After performing the sum, we’d end up with $||x + y||= \sum_{j}^{n}|(a_j + a’_j) +(b_ji + b’ _ji)|$
And then taking the modulus: $||x + y|| = \sum_{j}^{n}[(a’’_j)^2 +(b’’_j)^2]^{1/2}$
Can we show that this sum is strictly less than 2?
As for the second part $||.||_{\infty} = \sup_{j}|x_j|$ for $j=1,2,...,n$
And the sum would be $||x+y||= sup_j|x_j + y_j| = sup_j[(a’’j)^2 + (b’’j)^2]^{1/2}$
Then again, how is this actually less than 2.
Firstly, strictly convex means that for $x,y\in X$ with $x\neq y$ such that $\|x\|=\|y\|=1$, we have $\|x+y\|<2$.
Secondly, this does not hold for $\mathbb C^n$ with $n\geq 2$ and the $1$-norm.
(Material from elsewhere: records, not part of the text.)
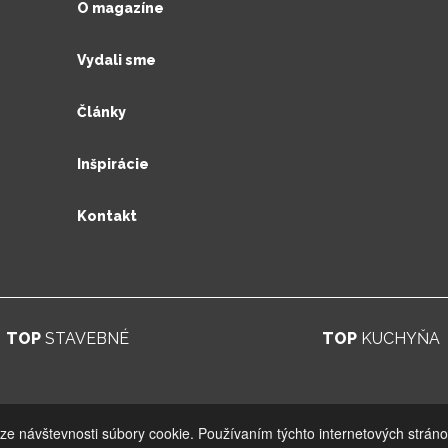
O magazíne
Vydali sme
Články
Inšpirácie
Kontakt
TOP
STAVEBNÉ
TOP
KUCHYŇA
© 2026. UV GROUP s.r.o. |
Created by CTS Europe s.r.o.
ýze návštevnosti súbory cookie. Používaním týchto internetových stráno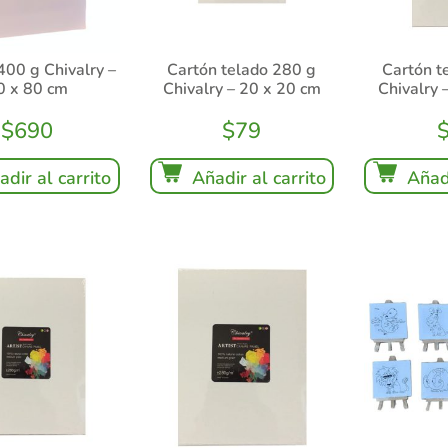
400 g Chivalry –
Cartón telado 280 g
Cartón t
0 x 80 cm
Chivalry – 20 x 20 cm
Chivalry 
$
690
$
79
adir al carrito
Añadir al carrito
Añadi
Indeed, consider $n=2$, $x=(1,0)$, $y=(0,1)$. Then $\|x\|_1=\|y\|_1=1$, while $\|x+y\|_1=2$.
Thirdily, this does not hold for $\mathbb C^n$ with $n\geq 2$ and the $\infty$-norm. Again, consider $n=2$, but with $x=(1,0)$ and $y=(1,1)$. Then $\|x\|_\infty=\|y\|_\infty=1$, while $\|x+y\|_\infty=2$.